Weapons (2025, dir. Zach Cregger) — I fucking loved this one, it has an interesting and slightly unusual format that serves it really well for telling its stories, it’s so creepy, and it doesn’t get too hung up on trying to explain exactly to the reader the hows and whys and wherefores of how the horror came about, to the extent that it ends up not being all that horrifying at all. This one has a low of follow-through.
Matewan (1987, dir. John Sayles) — This film is phenomenal. It works incredibly well as a period piece, set during a 1920s work stoppage at a coal mine in West Virginia, but as a study in character and identity, in the power of community organisation and how it’s challenged and interrupted by companies and governments, et cetera, it is just so well-written, well-shot, well-acted. And it has young James Earl Jones, too!
Ravenous (1999, dir. Antonia Bird) — Majorly fucked up cannibal horror that deconstructs the core cruelties and hungers central to Manifest Destiny and other white supremacist modes of power in America. Very homoerotic, crazy-good soundtrack, does explore Algonquian spirit horrors of hunger, though not in the cheap way of a film like, say, Antlers.
And a bunch more films I’ve watched the past few months and especially liked:
- The Boy Who Harnessed the Wind (2019, dir. Chiwetel Ejiofor) — Biopic of a young boy in Malawai who saves his village from famine by innovating and using his education.
- RRR (2022, dir. S.S. Rajamouli) — Fantasy-historical rebellion against the evils of the British Empire in 1920s India. Very fun, very good music, quite rough on the Hindu nationalism and casteism though.
- Boys From County Hell (2020, dir. Chris Baugh) — Delightfully dry, wry, Irish, and MISERABLE. Really fun take on vampires, big recommend.
- Boarding School (2018, dir. Boaz Yakin) — Exploration of the ways in which Jewish boys are emasculated and the ways gay boys and/or transfeminine nonbinary are sexualised, and the intersections between those two exploitative attitudes. Really loved this one, also right into my top favourite movies.
- Freedom Writers (2007, dir. Richard LaGravenese) — Another true story, this one is heartfelt and genuine, though it is a bit white savioury in its attitude.
- Homebodies (1974, dir. Larry Yust) — Difficult to pick a genre for this one, but it’s messed up psychological thrills and comedy when a group of tenants refuse to leave their apartment block after it’s ordered for demolition.
- Joy Ride (2023, dir. Adele Lim) — American Asians slutting it up on vacation in China, and it’s sooo fun and so good and absolutely filthy, I loved it to bits.

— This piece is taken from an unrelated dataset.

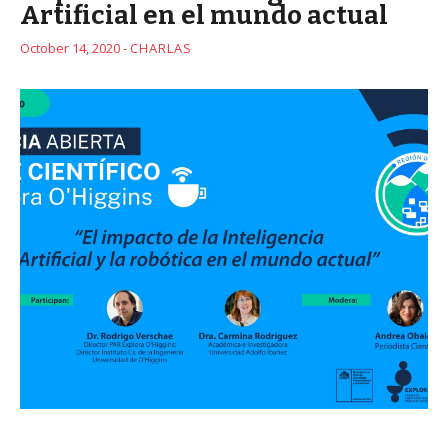
Artificial en el mundo actual
October 14, 2020 -
CHARLAS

- Tumbbad (2018, dir. Rahi Anil Barve) — Viscerally shot and extremely impactful period fantasy horror, fucking loooved this one. Some of the monster shots will stick with me forever.
- Chhorii (2021, dir. Vishal Furia) — This one is stupid as Hell but I loved it anyway. The movie is a serious statement against femicide but with very cheap fun horror thrills.
- New Jack City (1991, dir. Mario Van Peebles) — Dark and brooding crime thriller, very well-paced, anti-cocaine because of its negative impacts on the communities cocaine business most exploits, not just because drugs = illegal = bad.